● **Task description**
Copy exactly, and copy only, the lines from the one bearing "Disulap Jadi Taman" through the final line of the records.

Collected data:
--------
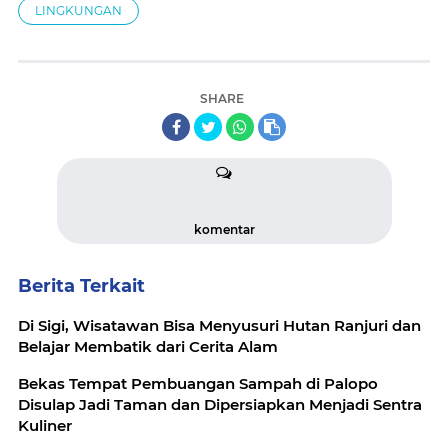
LINGKUNGAN
SHARE
komentar
Berita Terkait
Di Sigi, Wisatawan Bisa Menyusuri Hutan Ranjuri dan
Belajar Membatik dari Cerita Alam
Bekas Tempat Pembuangan Sampah di Palopo
Disulap Jadi Taman dan Dipersiapkan Menjadi Sentra
Kuliner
--------
● **Task solution**
Disulap Jadi Taman dan Dipersiapkan Menjadi Sentra
Kuliner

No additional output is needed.